▶ _TASK TO CARRY OUT_
Please copy every line with the string "Henry" from the entries below.

(SOURCE MATERIAL Opens)

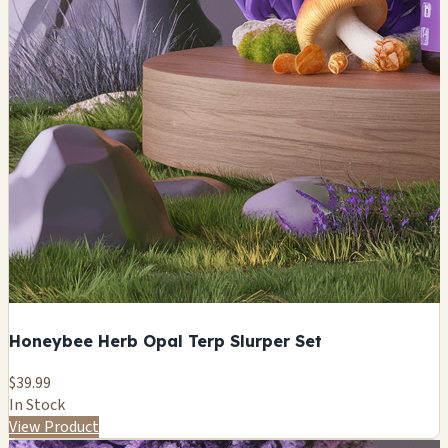
Honeybee Herb Opal Terp Slurper Set
$39.99
In Stock
View Product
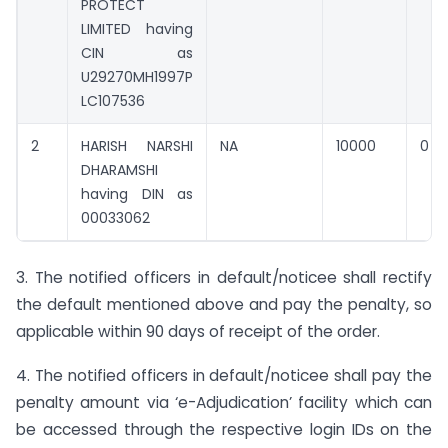
PROTECT
LIMITED having
CIN as
U29270MH1997P
LC107536
2
HARISH NARSHI
NA
10000
0
DHARAMSHI
having DIN as
00033062
3. The notified officers in default/noticee shall rectify
the default mentioned above and pay the penalty, so
applicable within 90 days of receipt of the order.
4. The notified officers in default/noticee shall pay the
penalty amount via ‘e-Adjudication’ facility which can
be accessed through the respective login IDs on the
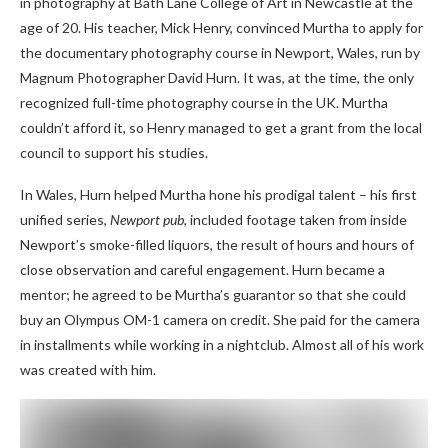
in photography at Bath Lane College of Art in Newcastle at the
age of 20. His teacher, Mick Henry, convinced Murtha to apply for
the documentary photography course in Newport, Wales, run by
Magnum Photographer David Hurn. It was, at the time, the only
recognized full-time photography course in the UK. Murtha
couldn’t afford it, so Henry managed to get a grant from the local
council to support his studies.
In Wales, Hurn helped Murtha hone his prodigal talent – his first
unified series,
Newport pub
, included footage taken from inside
Newport’s smoke-filled liquors, the result of hours and hours of
close observation and careful engagement. Hurn became a
mentor; he agreed to be Murtha’s guarantor so that she could
buy an Olympus OM-1 camera on credit. She paid for the camera
in installments while working in a nightclub. Almost all of his work
was created with him.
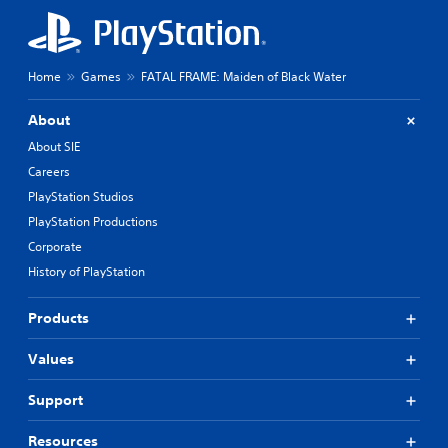
Home
Games
FATAL FRAME: Maiden of Black Water
About
About SIE
Careers
PlayStation Studios
PlayStation Productions
Corporate
History of PlayStation
Products
Values
Support
Resources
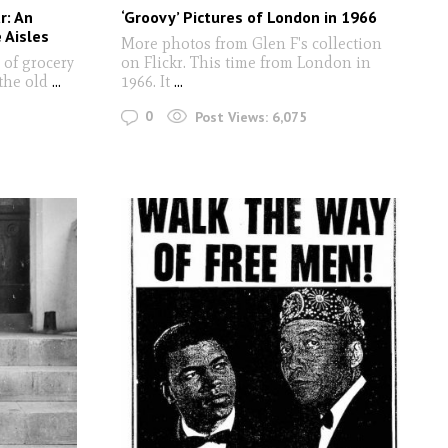
r: An
‘Groovy’ Pictures of London in 1966
 Aisles
More photos from Glen F's collection
 of grocery
on Flickr. This time from London in
the old
...
1966. It
...
0
Post Views:
6,075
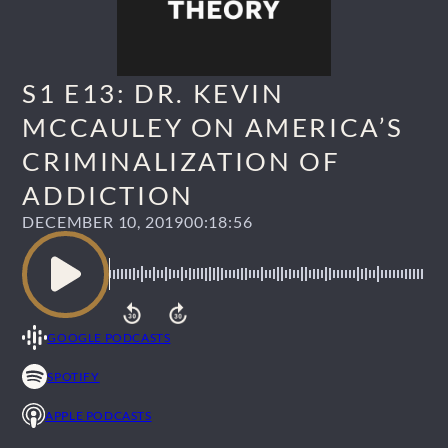
S1 E13: DR. KEVIN
MCCAULEY ON AMERICA’S
CRIMINALIZATION OF
ADDICTION
DECEMBER 10, 2019
00:18:56
GOOGLE PODCASTS
SPOTIFY
APPLE PODCASTS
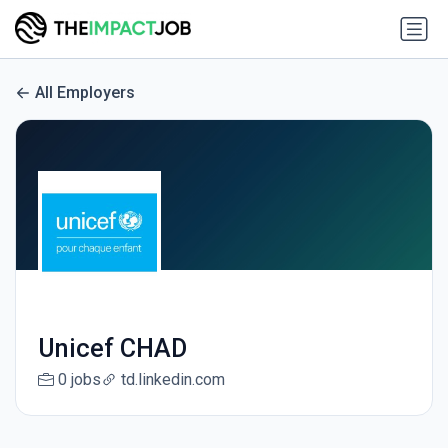
All Employers
Unicef CHAD
0 jobs
td.linkedin.com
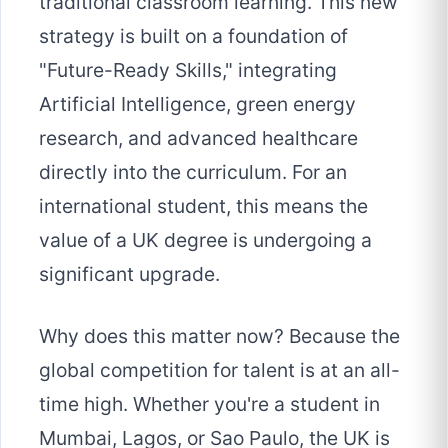
traditional classroom learning. This new
strategy is built on a foundation of
"Future-Ready Skills," integrating
Artificial Intelligence, green energy
research, and advanced healthcare
directly into the curriculum. For an
international student, this means the
value of a UK degree is undergoing a
significant upgrade.
Why does this matter now? Because the
global competition for talent is at an all-
time high. Whether you're a student in
Mumbai, Lagos, or Sao Paulo, the UK is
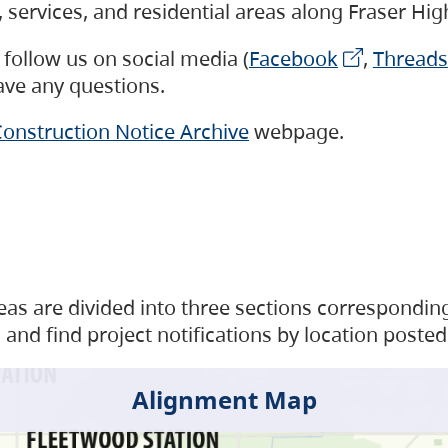
s, services, and residential areas along Fraser H
follow us on social media (
Facebook
,
Threads
have any questions.
onstruction Notice Archive
webpage.
as are divided into three sections corresponding 
and find project notifications by location posted
Alignment Map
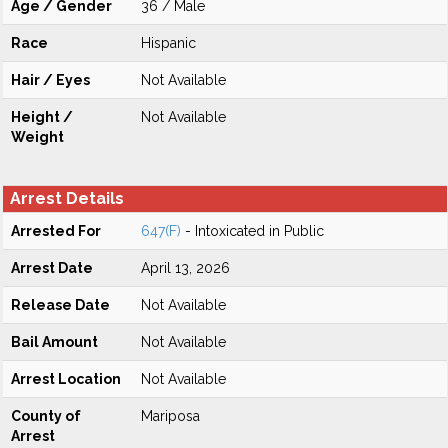
Age / Gender
36 / Male
Race
Hispanic
Hair / Eyes
Not Available
Height /
Not Available
Weight
Arrest Details
Arrested For
647(F)
- Intoxicated in Public
Arrest Date
April 13, 2026
Release Date
Not Available
Bail Amount
Not Available
Arrest Location
Not Available
County of
Mariposa
Arrest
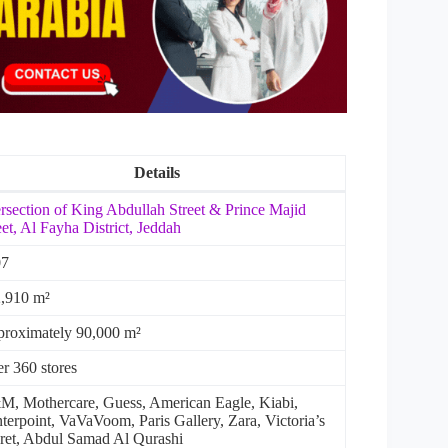
Details
ersection of King Abdullah Street & Prince Majid
eet, Al Fayha District,
Jeddah
07
,910 m²
roximately 90,000 m²
r 360 stores
, Mothercare, Guess, American Eagle, Kiabi,
terpoint, VaVaVoom, Paris Gallery, Zara, Victoria’s
ret, Abdul Samad Al Qurashi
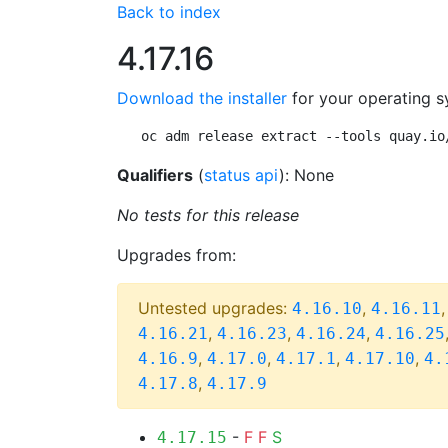
Back to index
4.17.16
Download the installer
for your operating s
oc adm release extract --tools quay.io
Qualifiers
(
status api
): None
No tests for this release
Upgrades from:
Untested upgrades:
,
4.16.10
4.16.11
,
,
,
4.16.21
4.16.23
4.16.24
4.16.25
,
,
,
,
4.16.9
4.17.0
4.17.1
4.17.10
4.
,
4.17.8
4.17.9
-
F
F
S
4.17.15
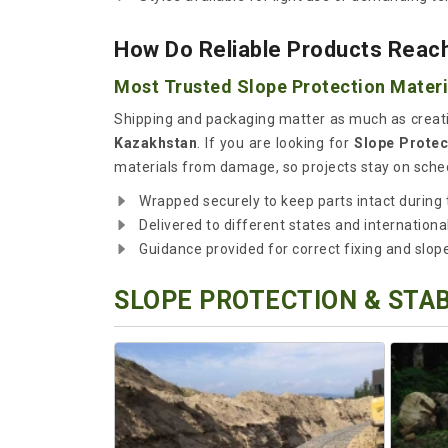
How Do Reliable Products Reach
Most Trusted Slope Protection Materi
Shipping and packaging matter as much as creati
Kazakhstan
. If you are looking for
Slope Protec
materials from damage, so projects stay on sched
Wrapped securely to keep parts intact during t
Delivered to different states and international
Guidance provided for correct fixing and slop
SLOPE PROTECTION & STAB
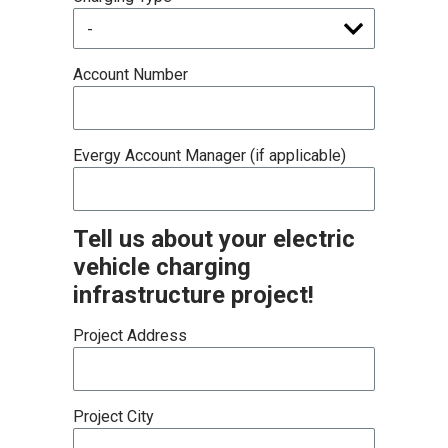
Account Number
Evergy Account Manager (if applicable)
Tell us about your electric
vehicle charging
infrastructure project!
Project Address
Project City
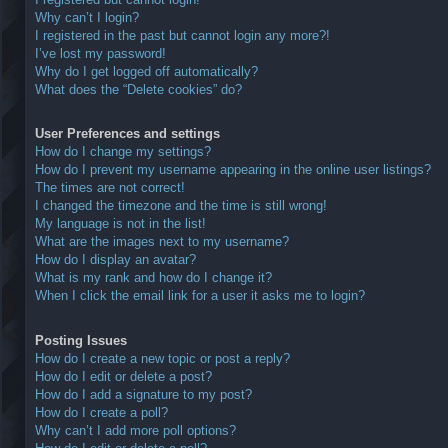
Why can’t I login?
I registered in the past but cannot login any more?!
I’ve lost my password!
Why do I get logged off automatically?
What does the “Delete cookies” do?
User Preferences and settings
How do I change my settings?
How do I prevent my username appearing in the online user listings?
The times are not correct!
I changed the timezone and the time is still wrong!
My language is not in the list!
What are the images next to my username?
How do I display an avatar?
What is my rank and how do I change it?
When I click the email link for a user it asks me to login?
Posting Issues
How do I create a new topic or post a reply?
How do I edit or delete a post?
How do I add a signature to my post?
How do I create a poll?
Why can’t I add more poll options?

(SOURCE MATERIAL Closes)

▶ _FINISHED EXERCISE_
age of 20. His teacher, Mick Henry, convinced Murtha to apply for
couldn’t afford it, so Henry managed to get a grant from the local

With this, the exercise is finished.